Segment Start: PROVIDED INFORMATION

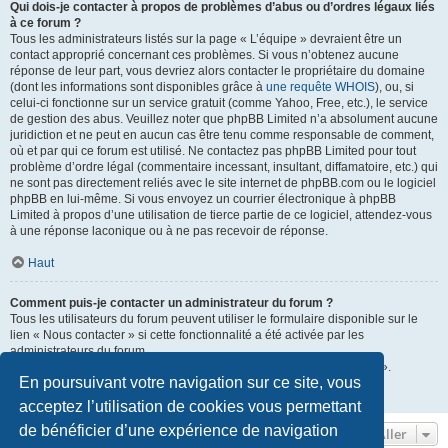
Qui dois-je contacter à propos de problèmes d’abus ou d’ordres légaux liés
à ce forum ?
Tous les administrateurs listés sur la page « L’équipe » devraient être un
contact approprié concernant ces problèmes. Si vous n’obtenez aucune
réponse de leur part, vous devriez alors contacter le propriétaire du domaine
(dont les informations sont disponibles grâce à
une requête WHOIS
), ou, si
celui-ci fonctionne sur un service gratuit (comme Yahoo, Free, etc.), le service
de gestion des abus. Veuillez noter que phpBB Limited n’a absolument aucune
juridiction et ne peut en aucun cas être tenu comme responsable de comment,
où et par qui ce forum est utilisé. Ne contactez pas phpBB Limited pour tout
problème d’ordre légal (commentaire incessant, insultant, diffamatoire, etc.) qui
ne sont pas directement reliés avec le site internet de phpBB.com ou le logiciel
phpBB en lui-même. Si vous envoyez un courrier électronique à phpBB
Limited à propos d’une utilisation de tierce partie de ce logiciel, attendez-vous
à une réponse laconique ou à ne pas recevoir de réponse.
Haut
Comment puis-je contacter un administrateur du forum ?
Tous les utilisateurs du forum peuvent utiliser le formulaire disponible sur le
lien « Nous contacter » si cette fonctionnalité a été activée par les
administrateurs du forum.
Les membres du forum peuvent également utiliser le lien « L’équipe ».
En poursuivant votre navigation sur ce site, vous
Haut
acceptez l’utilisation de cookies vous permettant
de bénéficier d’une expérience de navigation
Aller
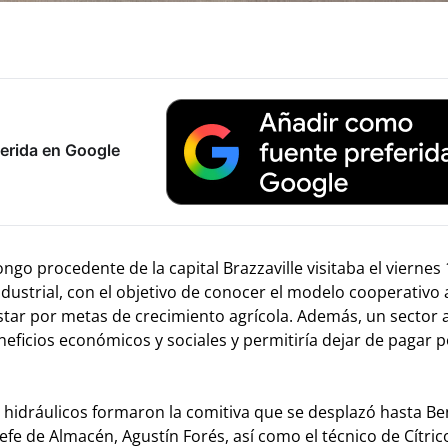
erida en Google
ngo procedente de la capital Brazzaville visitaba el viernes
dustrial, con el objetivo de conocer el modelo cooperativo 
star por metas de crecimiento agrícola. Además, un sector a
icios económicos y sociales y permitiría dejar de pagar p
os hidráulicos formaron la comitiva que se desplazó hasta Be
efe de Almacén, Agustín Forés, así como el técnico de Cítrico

Segment End: PROVIDED INFORMATION
Segment Start: PROVIDED INFORMATION

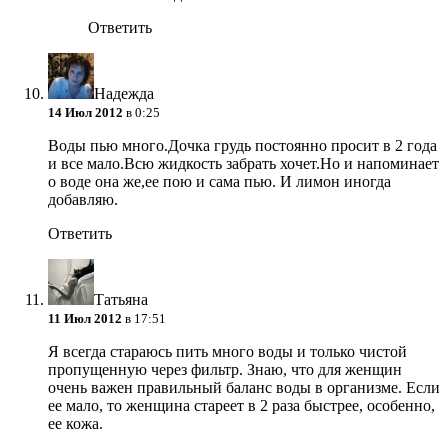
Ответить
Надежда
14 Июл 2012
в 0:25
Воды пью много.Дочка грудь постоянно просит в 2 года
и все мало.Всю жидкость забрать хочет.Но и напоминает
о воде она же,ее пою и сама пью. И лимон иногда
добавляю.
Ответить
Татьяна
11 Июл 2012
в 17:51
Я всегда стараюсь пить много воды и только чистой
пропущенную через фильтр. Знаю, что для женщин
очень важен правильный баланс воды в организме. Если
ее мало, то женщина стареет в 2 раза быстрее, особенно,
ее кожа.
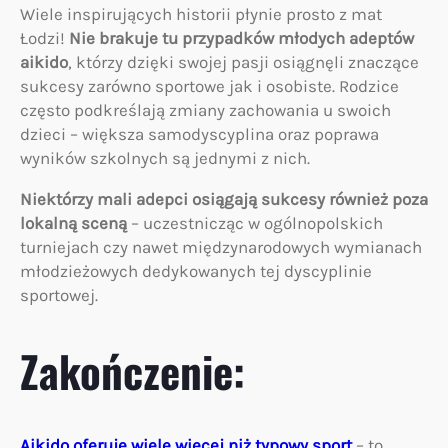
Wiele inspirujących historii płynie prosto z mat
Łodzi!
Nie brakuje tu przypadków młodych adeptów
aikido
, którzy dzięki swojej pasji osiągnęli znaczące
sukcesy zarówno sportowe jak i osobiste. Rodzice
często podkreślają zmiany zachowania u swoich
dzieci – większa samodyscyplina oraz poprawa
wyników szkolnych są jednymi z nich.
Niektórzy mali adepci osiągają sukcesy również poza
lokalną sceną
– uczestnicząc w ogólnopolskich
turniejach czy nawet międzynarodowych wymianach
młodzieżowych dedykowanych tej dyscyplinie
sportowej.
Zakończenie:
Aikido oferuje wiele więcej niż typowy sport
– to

Segment End: PROVIDED INFORMATION

- [TASK]: Please filter the entries for the word "много" and copy the lines that have it.

- [WRITTEN RESPONSE]:
Воды пью много.Дочка грудь постоянно просит в 2 года
Я всегда стараюсь пить много воды и только чистой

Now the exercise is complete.